Collected data

◆ ◆ ◆ ◆ ◆ ◆ ◆

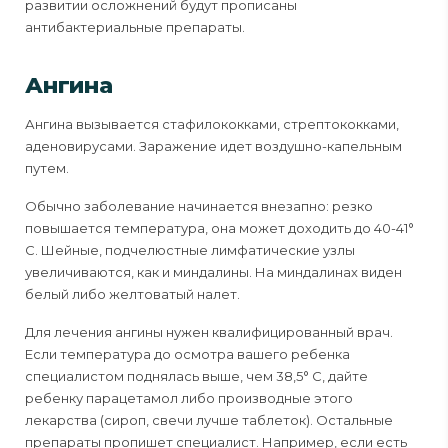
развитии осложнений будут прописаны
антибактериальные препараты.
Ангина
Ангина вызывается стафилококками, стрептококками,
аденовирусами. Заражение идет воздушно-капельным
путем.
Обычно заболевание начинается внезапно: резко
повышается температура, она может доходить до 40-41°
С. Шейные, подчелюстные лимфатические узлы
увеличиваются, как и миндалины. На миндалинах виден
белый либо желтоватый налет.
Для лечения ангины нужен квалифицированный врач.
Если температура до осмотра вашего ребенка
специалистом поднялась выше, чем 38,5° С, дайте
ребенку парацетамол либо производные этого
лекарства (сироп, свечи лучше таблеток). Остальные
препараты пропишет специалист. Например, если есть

◆ ◆ ◆ ◆ ◆ ◆ ◆

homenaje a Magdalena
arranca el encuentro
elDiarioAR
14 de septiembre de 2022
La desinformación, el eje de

◆ ◆ ◆ ◆ ◆ ◆ ◆

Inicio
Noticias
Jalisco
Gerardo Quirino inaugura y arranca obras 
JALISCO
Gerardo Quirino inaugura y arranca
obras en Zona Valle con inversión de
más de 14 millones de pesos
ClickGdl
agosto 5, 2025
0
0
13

◆ ◆ ◆ ◆ ◆ ◆ ◆

» What to work on:
Show the lines above that include "либо".

» Answer:
белый либо желтоватый налет.
ребенку парацетамол либо производные этого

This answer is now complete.